UK Economic Slowdown Deepens
In May, the UK economy showed marginal growth of just 0.1%, underperforming market expectations and following a 0.3% contraction in April. Industrial output declined sharply by 0.9% month-over-month, against expectations for a modest decrease of 0.1%, and year-on-year figures dropped by 0.3% instead of the anticipated modest increase. The construction sector similarly contracted by 0.6%, underscoring vulnerabilities across key economic segments.
Additionally, June GDP forecasts by the National Institute of Economic and Social Research (NIESR) indicate limited recovery, predicting only a 0.2% growth, significantly below initial projections of 0.4%.
Public Debt Warning from UK's Budget Responsibility Office
The Office for Budget Responsibility (OBR) has issued a stark warning regarding UK’s escalating public debt, highlighting its approach towards a critical 100% of GDP level—a threshold last crossed in the early 1960s.
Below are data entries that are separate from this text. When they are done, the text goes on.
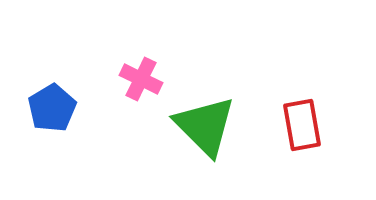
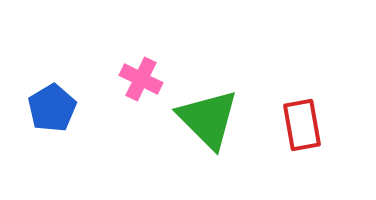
green triangle: moved 3 px right, 7 px up
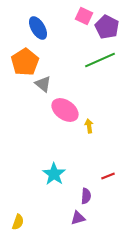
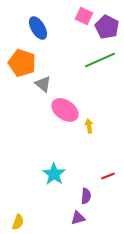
orange pentagon: moved 3 px left, 1 px down; rotated 20 degrees counterclockwise
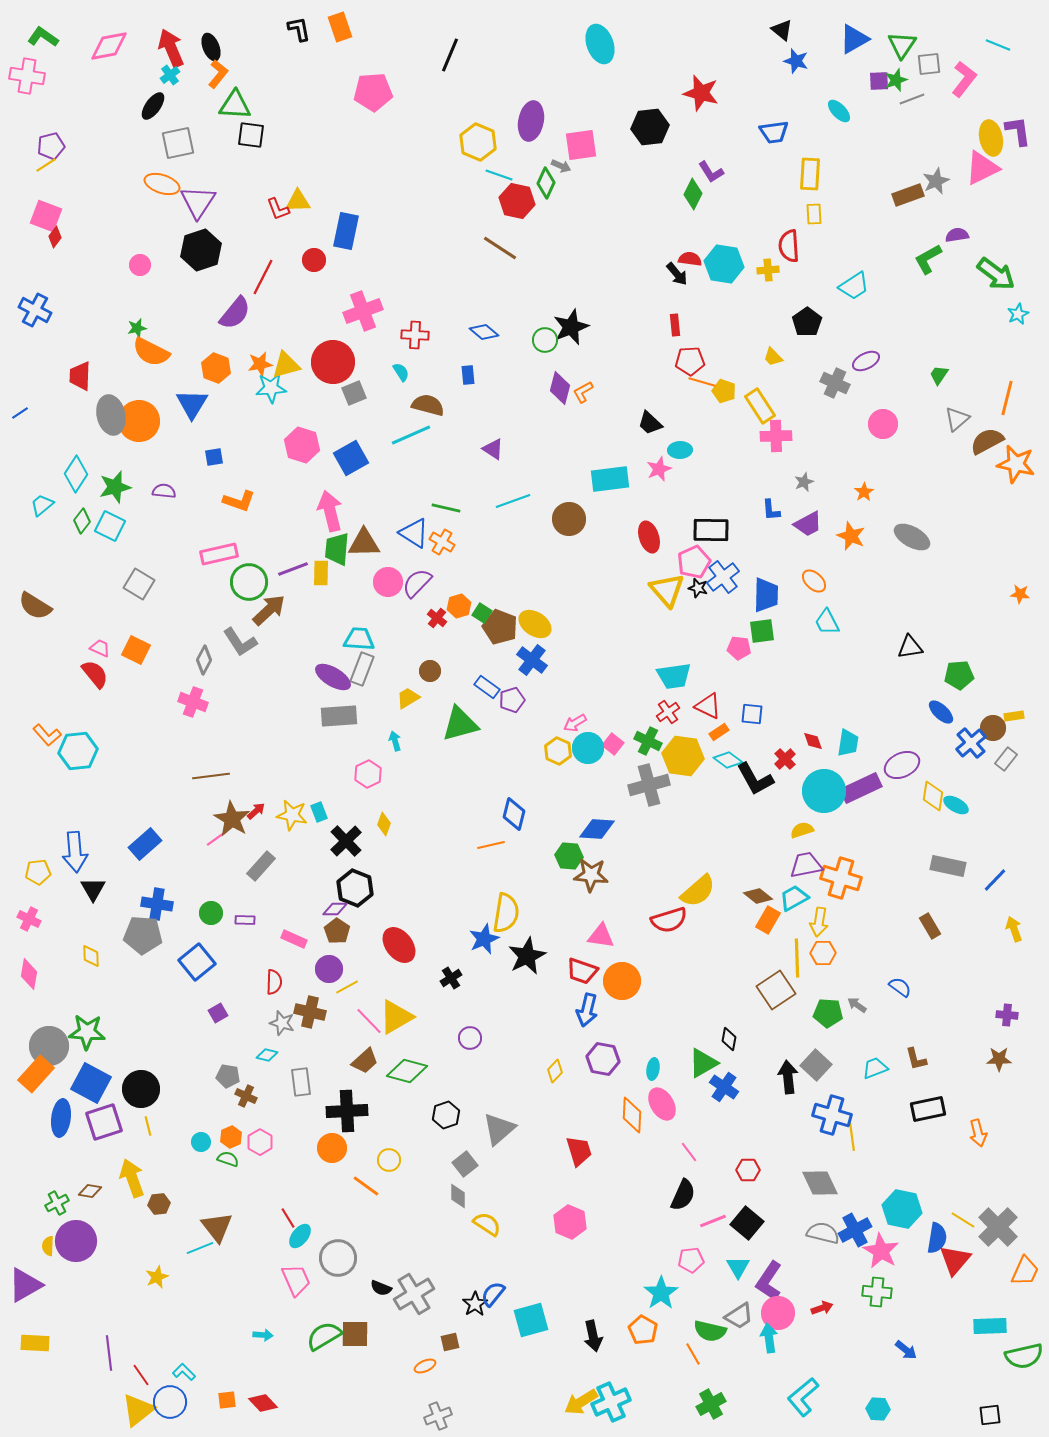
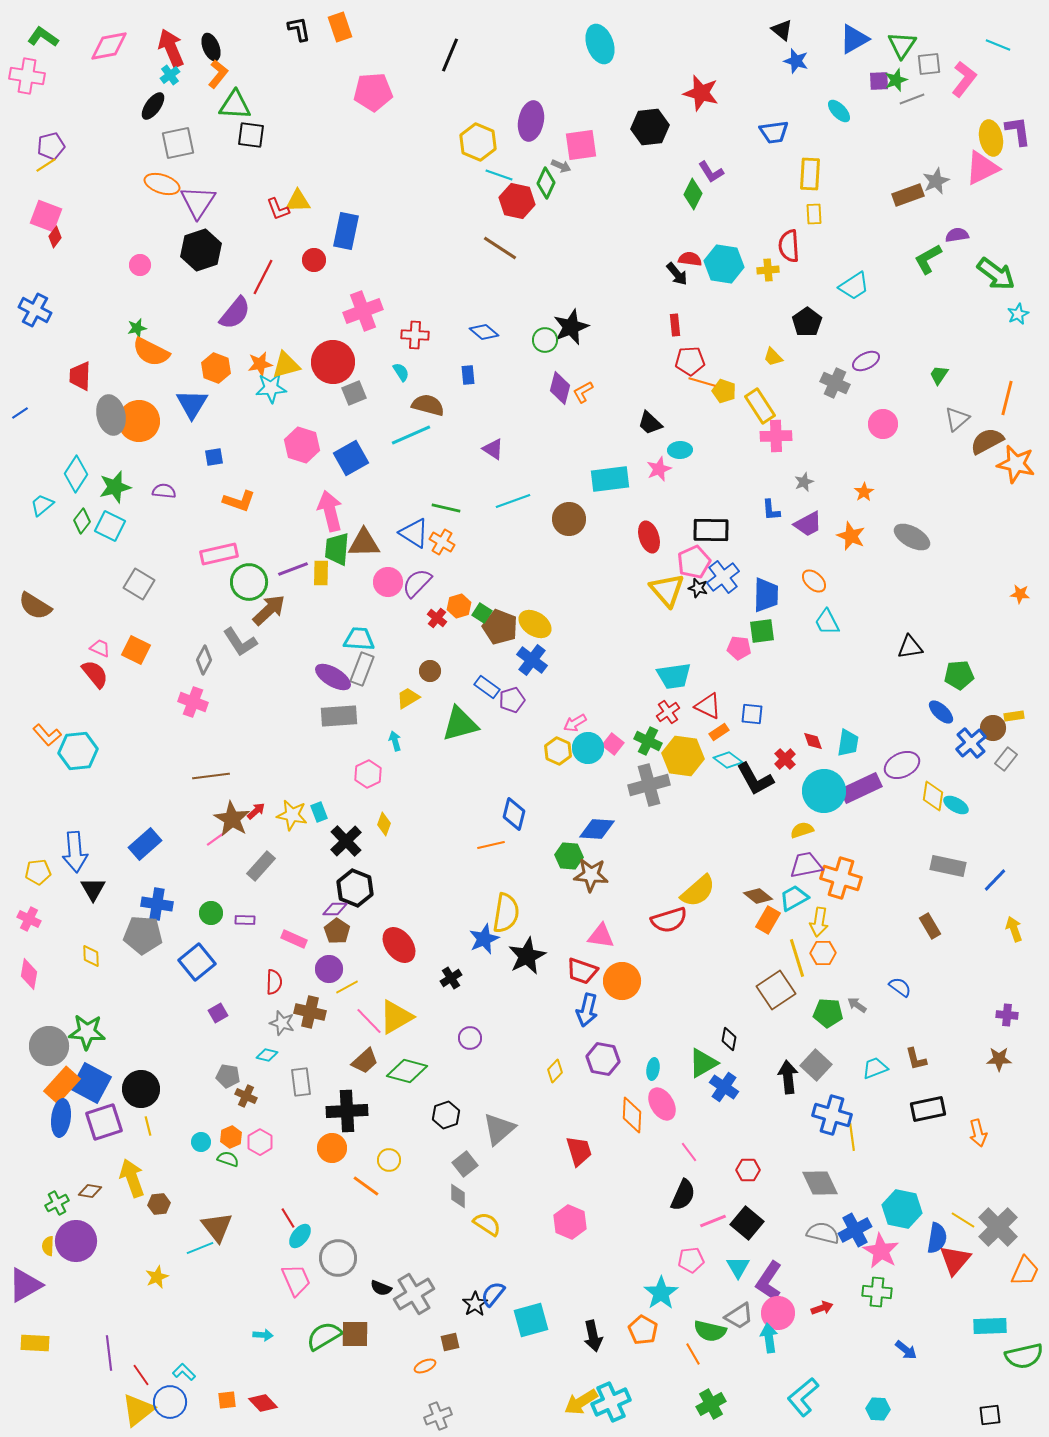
yellow line at (797, 958): rotated 15 degrees counterclockwise
orange rectangle at (36, 1074): moved 26 px right, 11 px down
With pension funds significantly reducing bond purchases, increased debt servicing costs pose significant risks, potentially spiraling national debt towards 270% of GDP over the next five decades without proactive fiscal intervention.
Inflation and Monetary Policy Outlook
Markets now look ahead to Wednesday’s UK inflation report (08:00 GMT+2). Consumer Price Index (CPI) and core CPI are expected to remain stable at 3.4% and 3.5%, respectively. Despite high inflation figures, analysts suggest these levels might not deter the Bank of England from potential interest rate cuts, aiming to stimulate economic growth amid broader market uncertainty.
In contrast, US CPI data expected tomorrow at 14:30 (GMT+2) may confirm increased monthly inflation rates from 0.1% to 0.3% and annual CPI growth from 2.4% to 2.6%. Core inflation is similarly expected to rise from 2.8% to 2.9% annually. Additionally, the NY Fed’s Manufacturing Index might improve slightly from –16.0 points to –10.1 points, providing moderate short-term support to USD.
GBP/USD Technical Outlook and Key Levels
On the daily chart, GBP/USD reflects uncertainty and bearish sentiment, with Bollinger Bands flattening despite recent bearish impulses. MACD remains strongly bearish, positioned below the signal line and approaching a test of the zero level, indicating potential further downside momentum. Stochastic suggests a near-oversold condition, hovering around the 20-mark, signaling possible short-term corrections.
- Resistance Levels: 1.3500, 1.3562, 1.3600, 1.3632
- Support Levels: 1.3450, 1.3400, 1.3340, 1.3300
Trading Recommendations for GBP/USD
Short scenario: Open SELL STOP positions below 1.3450 with a target at 1.3340 and Stop Loss at 1.3500. Duration: 2–3 days.
Alternative bullish scenario: Consider BUY STOP orders above 1.3500, targeting 1.3600 with Stop Loss at 1.3450 if the price rebounds strongly above resistance.